Currently most medications utilized to treat opioid addiction directly target the endogenous opioid system. Medical cannabis and/or some of the plant's cannabinoids, such as CBD, could offer an alternative line of therapy that can alter opioid-related behavior, which can lead to reduction of adverse effects associated with current addiction treatment strategies. Given the potential to reduce withdrawal symptoms associated with cessation of opioid intake and the potential for treatment of opioid addiction, as outlined in SB 228 now 374, I believe opioid addiction should be added to the current qualifying medical conditions where medical cannabis can be used.
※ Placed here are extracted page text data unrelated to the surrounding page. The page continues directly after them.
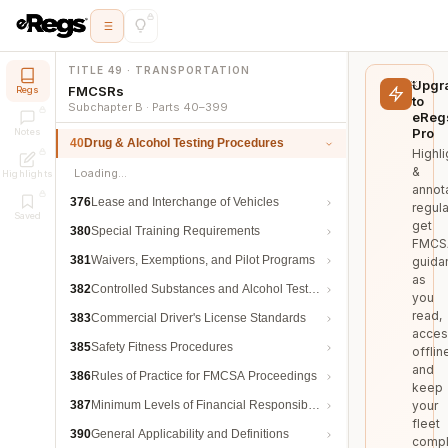
TITLE 49 · TRANSPORTATION
Upgr
FMCSRs
Regs
to
Subchapter B · Parts 40–399
eReg
Pro
Notes
40
Drug & Alcohol Testing Procedures
Highli
&
Loading…
Highlights
annot
376
Lease and Interchange of Vehicles
regula
Saved
get
380
Special Training Requirements
FMCS
381
Waivers, Exemptions, and Pilot Programs
guida
as
382
Controlled Substances and Alcohol Testing
you
read,
383
Commercial Driver's License Standards
acces
385
Safety Fitness Procedures
offlin
and
386
Rules of Practice for FMCSA Proceedings
keep
387
Minimum Levels of Financial Responsibility
your
fleet
390
General Applicability and Definitions
compl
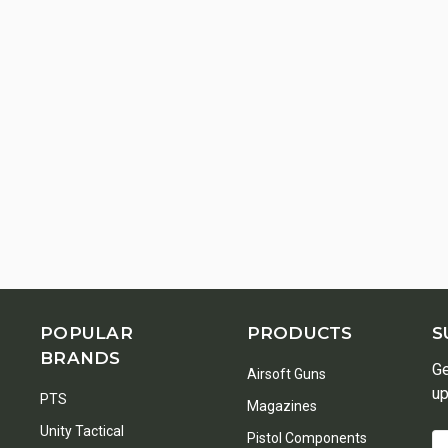
POPULAR
PRODUCTS
S
BRANDS
Ge
Airsoft Guns
up
PTS
Magazines
Unity Tactical
Pistol Components
Em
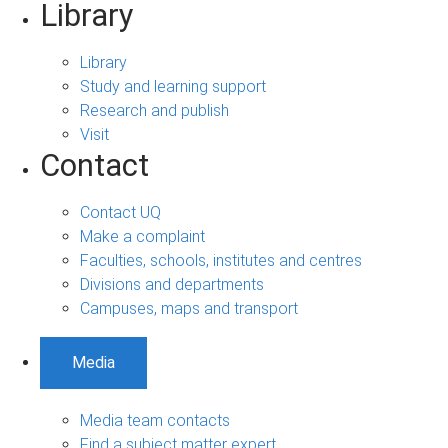
Library
Library
Study and learning support
Research and publish
Visit
Contact
Contact UQ
Make a complaint
Faculties, schools, institutes and centres
Divisions and departments
Campuses, maps and transport
Media
Media team contacts
Find a subject matter expert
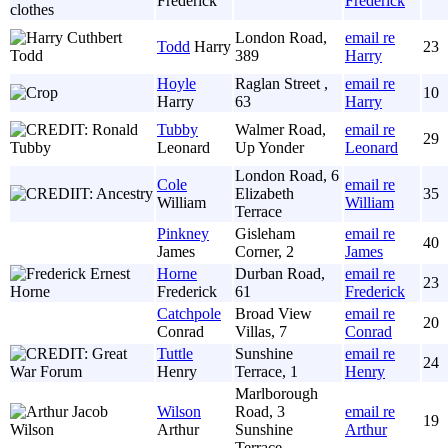
Frederick
Frederick
London Road,
email re
Todd
Harry
23
389
Harry
Hoyle
Raglan Street ,
email re
10
Harry
63
Harry
Tubby
Walmer Road,
email re
29
Leonard
Up Yonder
Leonard
London Road, 6
Cole
email re
Elizabeth
35
William
William
Terrace
Pinkney
Gisleham
email re
40
James
Corner, 2
James
Horne
Durban Road,
email re
23
Frederick
61
Frederick
Catchpole
Broad View
email re
20
Conrad
Villas, 7
Conrad
Tuttle
Sunshine
email re
24
Henry
Terrace, 1
Henry
Marlborough
Wilson
Road, 3
email re
19
Arthur
Sunshine
Arthur
Terrace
Dr. Pouya Mohajer is a Diplomate of the American Board of Anesthesiology with a subspecialty in pain medicine, and founder of Nevada Cannabis Medical Association.

References:

1. UNODC, World Drug Report 2012. http://www.unodc.org/unodc/en/data-and-analysis/WDR-2012.html 2. Rudd RA, Seth P, David F, Scholl L. Increases in Drug and Opioid-Involved Overdose Deaths - United States, 2010-2015. MMWR Morb Mortal Wkly Rep 2016;65:1445-1452. 3. Jones CM. Heroin use and heroin use risk behaviors among nonmedical users of prescription opioid pain relievers - United States, 2002-2004 and 2008-2010. Drug Alcohol Depend. 2013 Sep 1;132(1-2):95-100. 4. Cicero TJ, Ellis MS, Surratt HL, Kurtz SP. The changing face of heroin use in the United States: a retrospective analysis of the past 50 years. JAMA Psychiatry. 2014;71(7):821-826. 5. Bachhuber MA, Saloner B, Cunningham CO, Barry CL. Medical cannabis laws and opioid analgesic overdose mortality in the United States, 1999-2010. JAMA Intern Med. 2014;174(10)1668-1673. 6. Bradford, A. C., and Bradford, W. D. (2016). Medical marijuana laws reduce prescription medication use in medicare part D. Health Aff. (Millwood) 35, 1230-1236. 7. Kim, J.H. et al. 2016) State medical marijuana laws. The prevalence of opioids detected among fatally injured drivers. Am. J. Public Health 106, 2032-2037. 8. Hurd, Y.L. et al. (2015) Early phase in the development of cannabidiol as a treatment for addiction: opioid relapse takes initial center stage. Neurotherapeutics 12, 807-815. 9. Ren Y, Whittard J, Higuera-Matas A, Morris CV, Hurd YL. Cannabidiol, a nonpsychotropic component of cannabis, inhibits cue-induced heroin seeking and normalizes discrete mesolimbic neuronal disturbances. J Neurosci. 2009;29(47):14764-14769. 10. Hurd YL, Cannabidiol: Swinging the Marijuana Pendulum From ‘Weed’ to Medication to Treat the Opioid Epidemic. Trends Neurosci 2017 Mar 2;40(3):124-127. 11. Katsidoni V, Anagnostou I, Panagis G. Cannabidiol inhibits the reward-facilitating effect of morphine: involvement of 5-HT1A receptors in the dorsal raphe nucleus.